# Collecting Yelp reviews for Houston restaurants
- Continuation of Yelp Scraper classwork to complete Yelp review extraction

## Parameterization and Pagination

And before we can get any reviews on restaurants, we might want to get the metadata on ALL of the Indian restaurants in Houston. According to Yelp, there are ~264, but our function yelp_search from yelp_classwork.ipynb only returns 20 of them.
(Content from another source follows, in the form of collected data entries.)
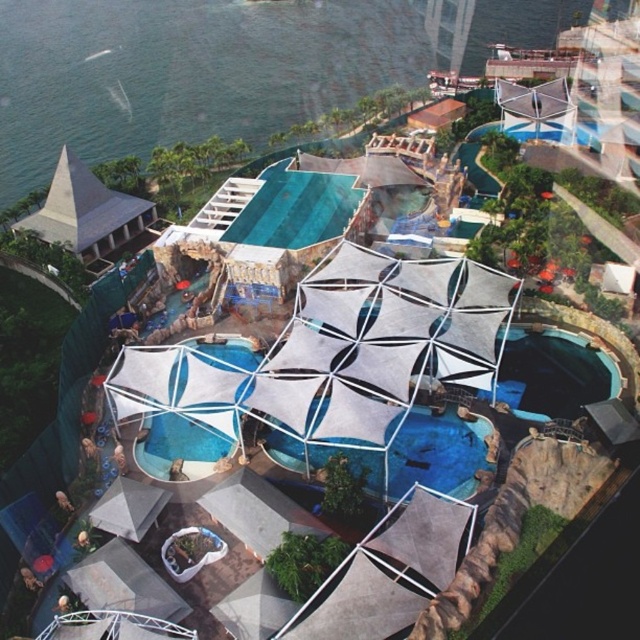 Question: Among these points, which one is farthest from the camera?

Choices:
 (A) (118, 365)
 (B) (333, 448)

Answer: (A)

Question: In this image, where is white fabric pool at center located relative to transparent plastic pool at center?

Choices:
 (A) above
 (B) below

Answer: (A)

Question: Which point appears closest to the camera in this image?

Choices:
 (A) (291, 401)
 (B) (106, 200)
 (C) (397, 464)

Answer: (A)

Question: Which of the following is the farthest from the observer?

Choices:
 (A) transparent plastic pool at center
 (B) matte gray pyramid at upper left

Answer: (B)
This is due to pagination and is a safeguard against returning __TOO__ much data in a single request (what would happen if there were 100,000 restaurants?) and can be used in conjuction with _rate limiting_ as well as a way to throttle and protect access to Yelp data.

> If an API has 1,000,000 records, but only returns 10 records per page and limits you to 5 requests per second... how long will it take to acquire ALL of the records contained in the API?
50 records per second, 20,000 seconds for 1,000,000 records.

One of the ways that APIs are an improvement over plain web scraping is the ability to make __parameterized__ requests. Just like the Python functions you have been writing have arguments (or parameters) that allow you to customize its behavior/actions (an output) without having to rewrite the function entirely, we can parameterize the queries we make to the Yelp API to filter the results it returns.

## Acquire all of the restaurants on Yelp for a specific query/location
Again using the API documentation for the search endpoint, fill in the following function (all_restaurants) to retrieve all of the restaurants meeting a specific query term and in a given location. Again you should use your read_api_key() function outside of the all_restaurants() stub to read the API Key used for the requests. You will need to account for pagination and rate limiting to:

- Given a search term (e.g., 'Indian'), and a location (e.g., 'Houston') and your api_key
    - Retrieve all of the restaurants that match the query and location. 
    - Paginate by querying 20 restaurants at each request.
    - Pause slightly (at least 200 milliseconds) between subsequent requests so as to not overwhelm the API (and get blocked).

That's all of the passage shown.